A decent car radio, a two-hour drive, and a willingness to sit with whatever comes in on the scan will tell you more about the state of American broadcasting than any industry report. That is roughly the working premise of the Listening Guides section. Most writing about radio is aimed at the people making it. This part of the publication is aimed at the people using it, and specifically the readers who want to listen more attentively instead of just leaving something playing in the background.

A car dashboard radio display mid-scan on a rural two-lane highway at dusk

Listening as a practiced skill

Radio listening is not complicated, but it does reward a little structure. Knowing the difference between a full-power class C FM and a small class A changes what you expect out of the same frequency in different markets. Knowing that AM signals travel by groundwave during the day and skywave after local sunset explains why a station you could barely hear at noon is clear across three states at midnight. Knowing what the NOAA Weather Radio frequencies are, why LPFM is capped at 100 watts, and how HD Radio multicasts work on the FM band will change how you read a dial. None of that is obscure, but none of it is automatic either.

The guides in this section try to build that practical vocabulary without turning it into engineering homework. The goal is a reader who can walk into a new city, spend an hour scanning, and come away with a working sense of what the local radio landscape actually looks like.

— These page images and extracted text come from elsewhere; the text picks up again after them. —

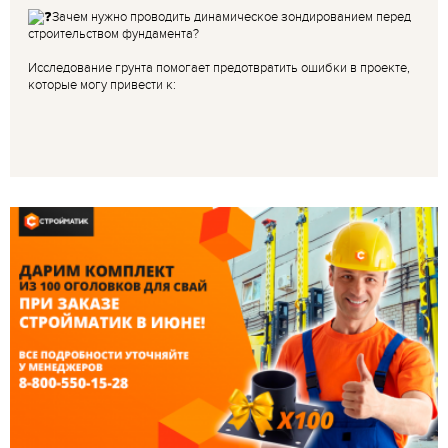
Зачем нужно проводить динамическое зондированием перед
строительством фундамента?
Исследование грунта помогает предотвратить ошибки в проекте,
которые могу привести к: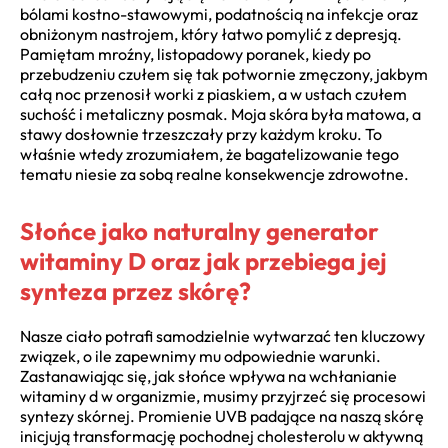
bólami kostno-stawowymi, podatnością na infekcje oraz
obniżonym nastrojem, który łatwo pomylić z depresją.
Pamiętam mroźny, listopadowy poranek, kiedy po
przebudzeniu czułem się tak potwornie zmęczony, jakbym
całą noc przenosił worki z piaskiem, a w ustach czułem
suchość i metaliczny posmak. Moja skóra była matowa, a
stawy dosłownie trzeszczały przy każdym kroku. To
właśnie wtedy zrozumiałem, że bagatelizowanie tego
tematu niesie za sobą realne konsekwencje zdrowotne.
Słońce jako naturalny generator
witaminy D oraz jak przebiega jej
synteza przez skórę?
Nasze ciało potrafi samodzielnie wytwarzać ten kluczowy
związek, o ile zapewnimy mu odpowiednie warunki.
Zastanawiając się, jak słońce wpływa na wchłanianie
witaminy d w organizmie, musimy przyjrzeć się procesowi
syntezy skórnej. Promienie UVB padające na naszą skórę
inicjują transformację pochodnej cholesterolu w aktywną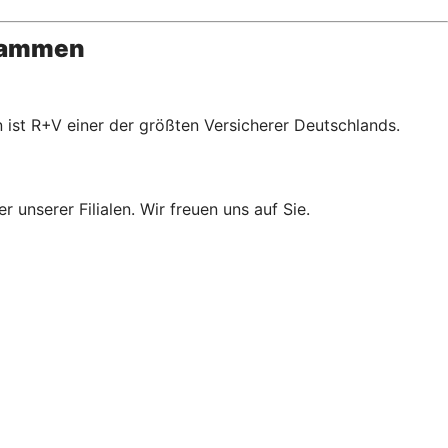
usammen
 ist R+V einer der größten Versicherer Deutschlands.
 unserer Filialen. Wir freuen uns auf Sie.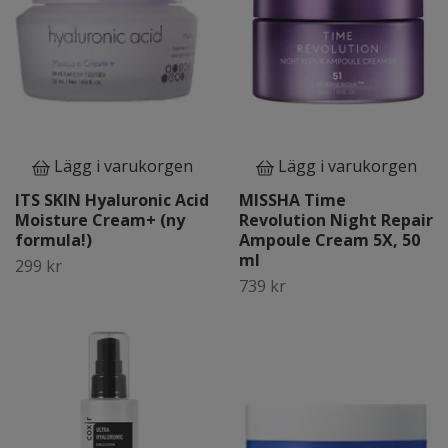
Lägg i varukorgen
Lägg i varukorgen
ITS SKIN Hyaluronic Acid
MISSHA Time
Moisture Cream+ (ny
Revolution Night Repair
formula!)
Ampoule Cream 5X, 50
ml
299 kr
739 kr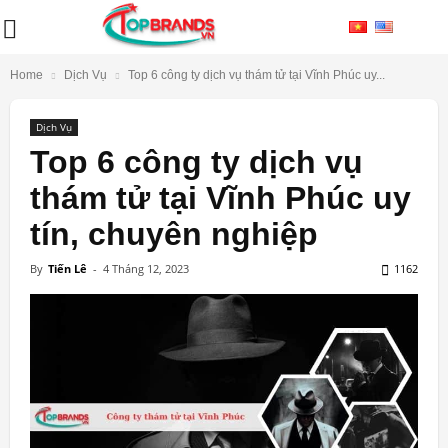
Home
Dịch Vụ
Top 6 công ty dịch vụ thám tử tại Vĩnh Phúc uy...
Dịch Vụ
Top 6 công ty dịch vụ
thám tử tại Vĩnh Phúc uy
tín, chuyên nghiệp
By
Tiến Lê
-
4 Tháng 12, 2023
1162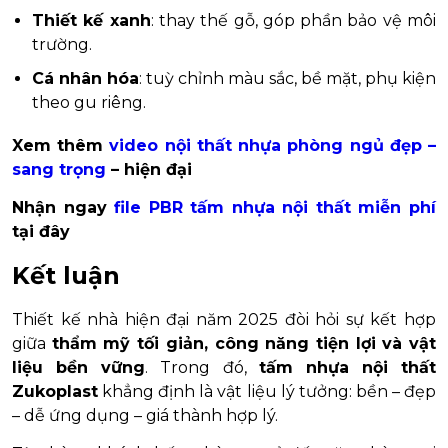
Thiết kế xanh
: thay thế gỗ, góp phần bảo vệ môi
trường.
Cá nhân hóa
: tuỳ chỉnh màu sắc, bề mặt, phụ kiện
theo gu riêng.
Xem thêm
video nội thất nhựa phòng ngủ đẹp –
sang trọng
– hiện đại
Nhận ngay
file PBR tấm nhựa nội thất miễn phí
tại đây
Kết luận
Thiết kế nhà hiện đại năm 2025 đòi hỏi sự kết hợp
giữa
thẩm mỹ tối giản, công năng tiện lợi và vật
liệu bền vững
. Trong đó,
tấm nhựa nội thất
Zukoplast
khẳng định là vật liệu lý tưởng: bền – đẹp
– dễ ứng dụng – giá thành hợp lý.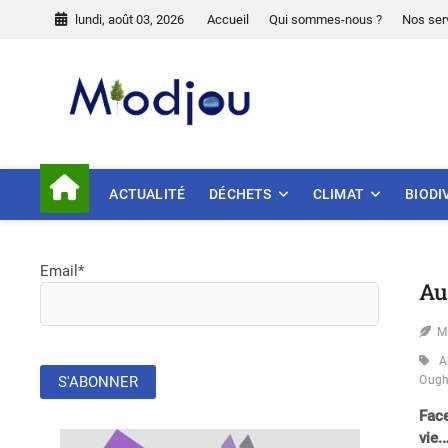
Skip
lundi, août 03, 2026
Accueil
Qui sommes-nous ?
Nos ser
to
content
Miodjou
PRÉSERVONS NOTRE ENVIR
ACTUALITÉ
DÉCHETS
CLIMAT
BIODI
Email*
Au
M
A
Oug
Face
vie.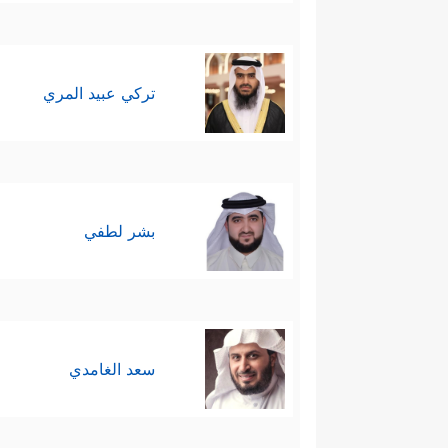
تركي عبيد المري
بشر لطفي
سعد الغامدي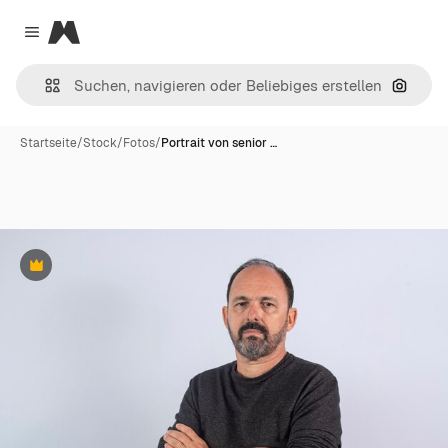
Magnific
Close menu
Nach B
Startseite
/
Stock
/
Fotos
/
Portrait von senior …
Premium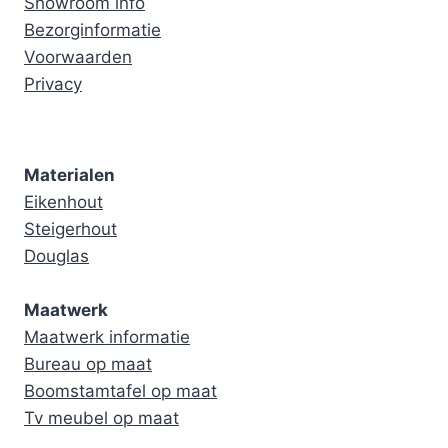
Showroom info
Bezorginformatie
Voorwaarden
Privacy
Materialen
Eikenhout
Steigerhout
Douglas
Maatwerk
Maatwerk informatie
Bureau op maat
Boomstamtafel op maat
Tv meubel op maat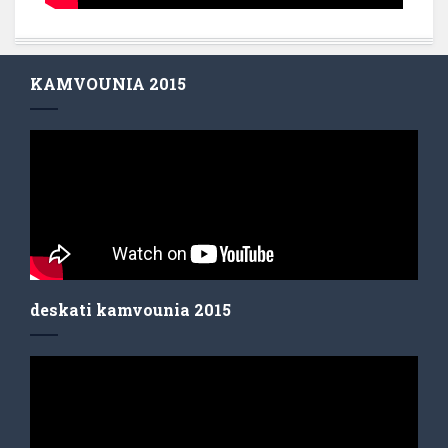
KAMVOUNIA 2015
deskati kamvounia 2015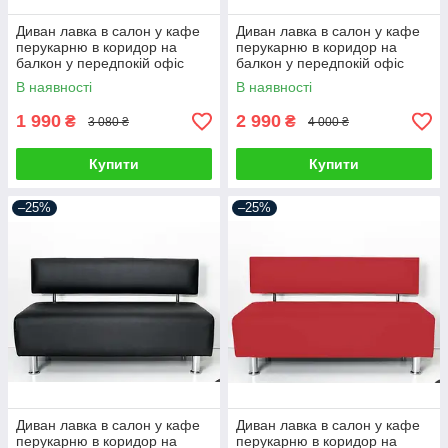
Диван лавка в салон у кафе
Диван лавка в салон у кафе
перукарню в коридор на
перукарню в коридор на
балкон у передпокій офіс
балкон у передпокій офіс
диванчик для салону краси
диванчик для салону краси
В наявності
В наявності
1 990
2 990
₴
₴
3 080 ₴
4 000 ₴
Купити
Купити
–25%
–25%
Диван лавка в салон у кафе
Диван лавка в салон у кафе
перукарню в коридор на
перукарню в коридор на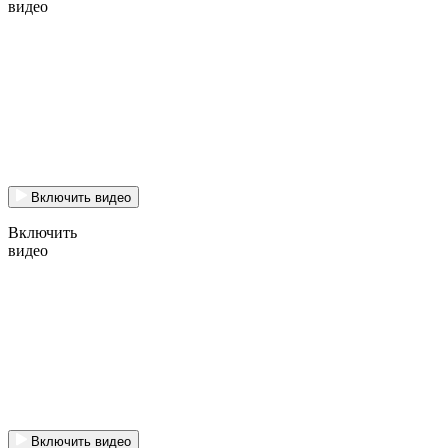
видео
Включить видео
Включить
видео
Включить видео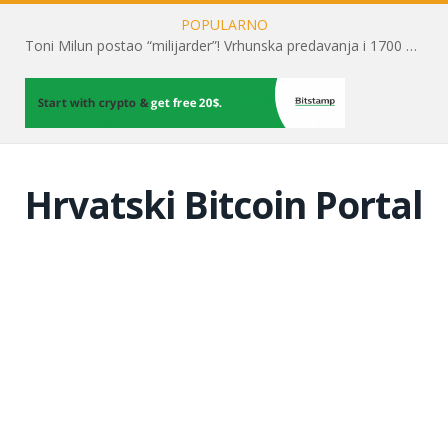
POPULARNO
Toni Milun postao “milijarder”! Vrhunska predavanja i 1700 posjetitelja obilježili su mjesec financijske pismenosti
Hrvatski Bitcoin Portal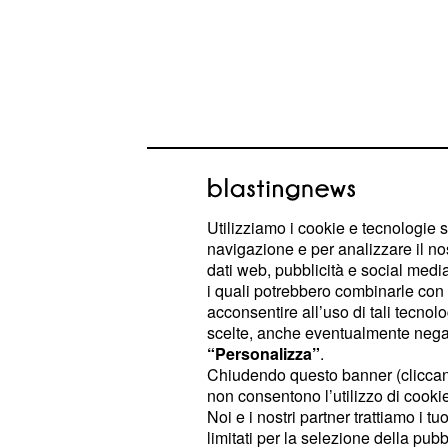
Utilizziamo i cookie e tecnologie s
navigazione e per analizzare il no
dati web, pubblicità e social media,
i quali potrebbero combinarle con a
Anticipazioni Una vi
acconsentire all’uso di tali tecnol
attratto da Susana e F
scelte, anche eventualmente negand
“Personalizza”
.
Nelle puntate spagnole di
Una vita
Chiudendo questo banner (clicca
non consentono l’utilizzo di cookie 
prossimamente anche in Italia, Don
Noi e i nostri partner trattiamo i t
del nuovo arrivato, Armando Caballe
limitati per la selezione della pubb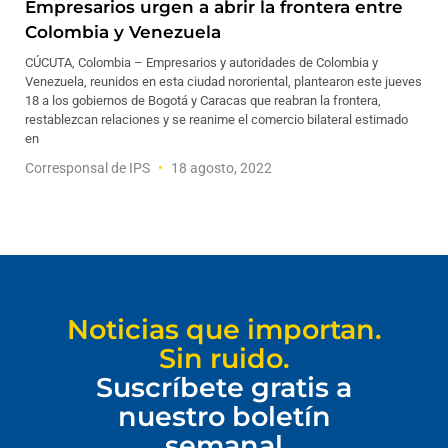
Empresarios urgen a abrir la frontera entre
Colombia y Venezuela
CÚCUTA, Colombia – Empresarios y autoridades de Colombia y
Venezuela, reunidos en esta ciudad nororiental, plantearon este jueves
18 a los gobiernos de Bogotá y Caracas que reabran la frontera,
restablezcan relaciones y se reanime el comercio bilateral estimado
en
Corresponsal de IPS
18 agosto, 2022
Noticias que importan.
Sin ruido.
Suscríbete gratis a
nuestro boletín
semanal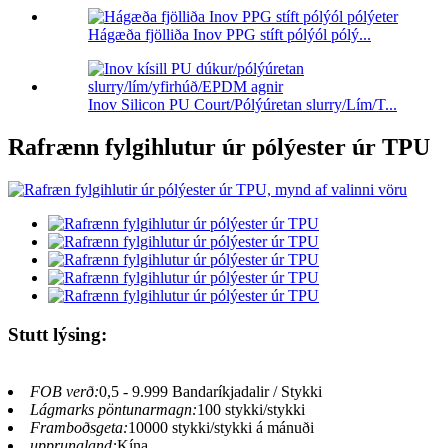
Hágæða fjölliða Inov PPG stíft pólýól pólý...
Inov Silicon PU Court/Pólýúretan slurry/Lím/T...
Rafrænn fylgihlutur úr pólýester úr TPU
Stutt lýsing:
FOB verð:
0,5 - 9.999 Bandaríkjadalir / Stykki
Lágmarks pöntunarmagn:
100 stykki/stykki
Framboðsgeta:
10000 stykki/stykki á mánuði
upprunaland:
Kína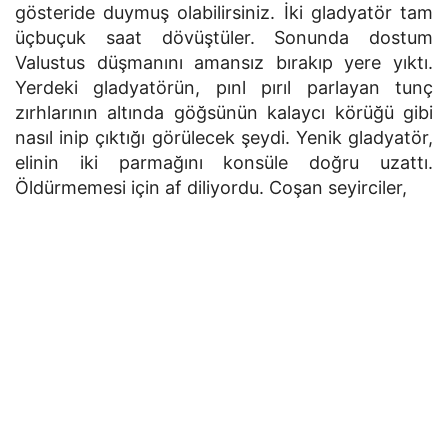
gösteride duymuş olabilirsiniz. İki gladyatör tam
üçbuçuk saat dövüştüler. Sonunda dostum
Valustus düşmanını amansız bırakıp yere yıktı.
Yerdeki gladyatörün, pınl pırıl parlayan tunç
zırhlarının altında göğsünün kalaycı körüğü gibi
nasıl inip çıktığı görülecek şeydi. Yenik gladyatör,
elinin iki parmağını konsüle doğru uzattı.
Öldürmemesi için af diliyordu. Coşan seyirciler,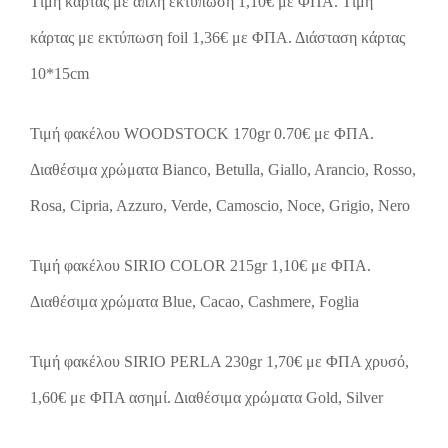
Tιμή κάρτας με απλή εκτύπωση 1,10€ με ΦΠΑ. Tιμή
κάρτας με εκτύπωση foil 1,36€ με ΦΠΑ. Διάσταση κάρτας
10*15cm
Τιμή φακέλου WOODSTOCK 170gr 0.70€ με ΦΠΑ.
Διαθέσιμα χρώματα Bianco, Betulla, Giallo, Arancio, Rosso,
Rosa, Cipria, Azzuro, Verde, Camoscio, Noce, Grigio, Nero
Τιμή φακέλου SIRIO COLOR 215gr 1,10€ με ΦΠΑ.
Διαθέσιμα χρώματα Blue, Cacao, Cashmere, Foglia
Τιμή φακέλου SIRIO PERLA 230gr 1,70€ με ΦΠΑ χρυσό,
1,60€ με ΦΠΑ ασημί. Διαθέσιμα χρώματα Gold, Silver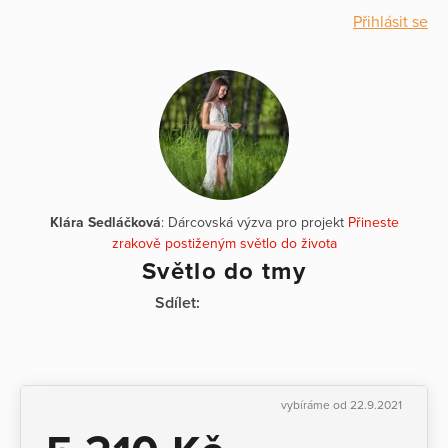
Přihlásit se
Klára Sedláčková
: Dárcovská výzva pro projekt
Přineste
zrakově postiženým světlo do života
Světlo do tmy
Sdílet:
vybíráme od 22.9.2021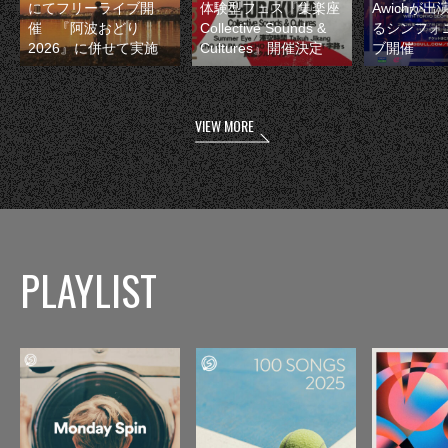
にてフリーライブ開
体験型フェス『集楽座
Awichが
催 『阿波おどり
Collective Sounds &
るシンフォ
2026』に併せて実施
Cultures』開催決定
ブ開催
VIEW MORE
PLAYLIST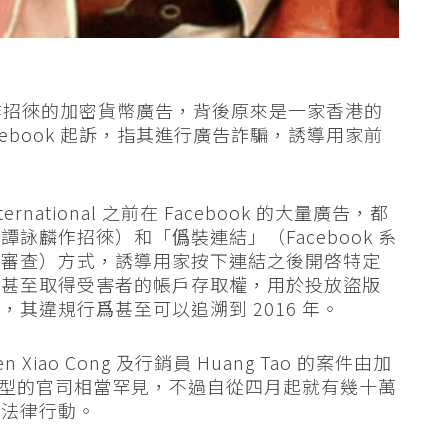
名人作招徠的加密貨幣廣告，背後原來是一家香港的
ebook 起訴，指其進行廣告詐騙，誘導用家前
International 之前在 Facebook 的大量廣告，都
詠麟作招徠）和「僞裝連結」（Facebook 系
開審查）方式，誘導用家按下連結之後開啓特定
，甚至取得受害者的帳戶存取權，用於投放盜版
其違規行爲甚至可以追溯到 2016 年。
 Xiao Cong 及行銷員 Huang Tao 的案件由加
示這類型的官司相當罕見，不過自從四月起就有幾十萬
取法律行動。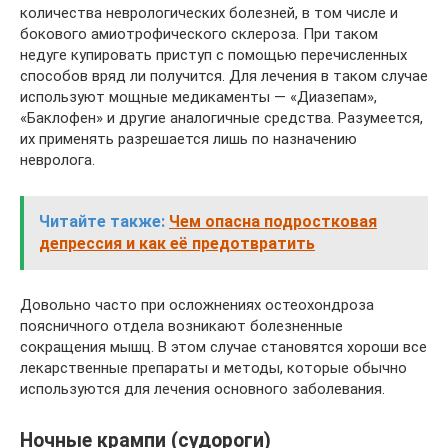
количества неврологических болезней, в том числе и
бокового амиотрофического склероза. При таком
недуге купировать приступ с помощью перечисленных
способов вряд ли получится. Для лечения в таком случае
используют мощные медикаменты — «Диазепам»,
«Баклофен» и другие аналогичные средства. Разумеется,
их применять разрешается лишь по назначению
невролога.
Читайте также:
Чем опасна подростковая
депрессия и как её предотвратить
Довольно часто при осложнениях остеохондроза
поясничного отдела возникают болезненные
сокращения мышц. В этом случае становятся хороши все
лекарственные препараты и методы, которые обычно
используются для лечения основного заболевания.
Ночные крампи (судороги)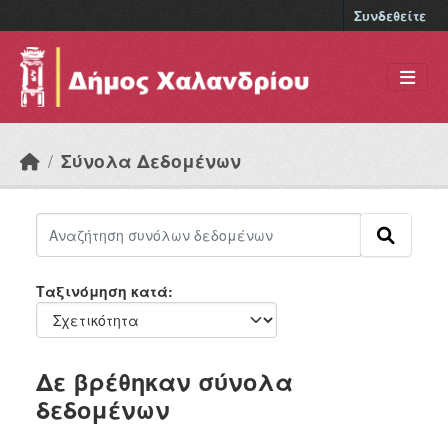
Skip to main content
Συνδεθείτε
Σύνολα Δεδομένων
Ταξινόμηση κατά
Δε βρέθηκαν σύνολα
δεδομένων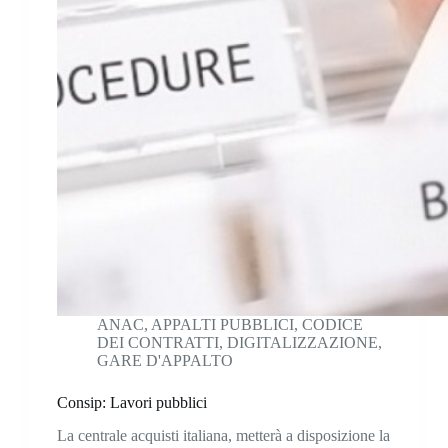
ANAC
,
APPALTI PUBBLICI
,
CODICE
DEI CONTRATTI
,
DIGITALIZZAZIONE
,
GARE D'APPALTO
Consip: Lavori pubblici
La centrale acquisti italiana, metterà a disposizione la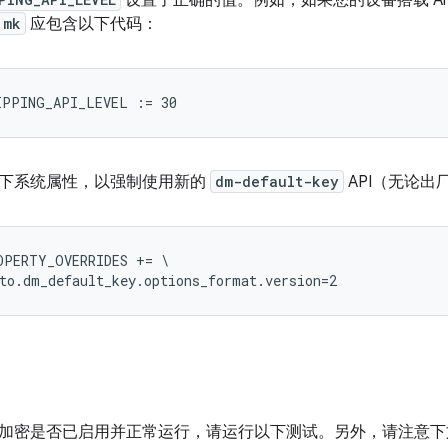
设置了正确的值。例如，如果您的设备搭载 Androi
.mk
应包含以下代码：
下系统属性，以强制使用新的
dm-default-key
API（无论出厂
PERTY_OVERRIDES += \

加密是否已启用并正常运行，请运行以下测试。另外，请注意下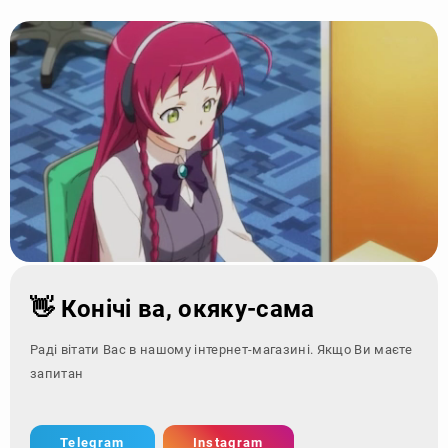
👋 Конічі ва, окяку-сама
Раді вітати Вас в нашому інтернет-магазині. Якщо Ви маєте
запитання - зверні
Telegram
Instagram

Shortwave, ham, and the rest

Shortwave listening (SWL) is a smaller hobby than it was in the 1970s and 1980s, partly because many of the old international broadcasters scaled down their HF services in the 2000s as streaming took over. But HF is still active. There are still state broadcasters, religious broadcasters, time signal stations like WWV and WWVH, utility traffic, pirate stations around 6925 kHz on weekend evenings, and a steady amount of amateur radio voice and digital activity. A modest portable radio with SSB reception will pull in most of it. The shortwave guide in this section is aimed at someone who has never tried and does not know where to start.

Ham radio is a separate world from broadcast listening, and conflating the two is one of the most common mistakes newcomers make. The amateur bands are licensed two-way allocations, not broadcast services. Listening is legal, but you cannot transmit without a license, and the programming culture is completely different from a broadcast station. The ham-versus-broadcast guide exists specifically to draw that line clearly.

Articles in Listening Guides

PRACTICAL

How to Find Good Local Radio Stations

Scanning strategies, when to try the AM band, what to listen for in the first two minutes, and how to tell a local voice from voice tracking.

PRACTICAL

Shortwave Listening Basics for Beginners

Which HF bands to start on, what a cheap portable gets you, the role of SSB, and realistic expectations for DX in 2026.

REFERENCE

Ham Bands vs Broadcast Bands Explained

The legal and cultural distinction between amateur radio allocations and broadcast services, and why the two are not interchangeable.

Start with the local stations guide if you mostly listen in a car. The shortwave piece is the right second read if you want to extend beyond the FM and AM bands. The ham versus broadcast reference is there because the question comes up constantly and deserves a clear answer written in one place.

One last note on gear, since it always comes up. None of these guides assume you own an expensive receiver. A stock car radio will handle every FM and AM listening task on the site, and a portable shortwave radio in the $60 to $150 range will handle almost all of the HF material the shortwave guide covers. More expensive equipment is nicer, and a real communications receiver will pull in signals a portable cannot, but the jump from nothing to a modest portable is by far the biggest improvement you will ever notice. Everything after that is incremental.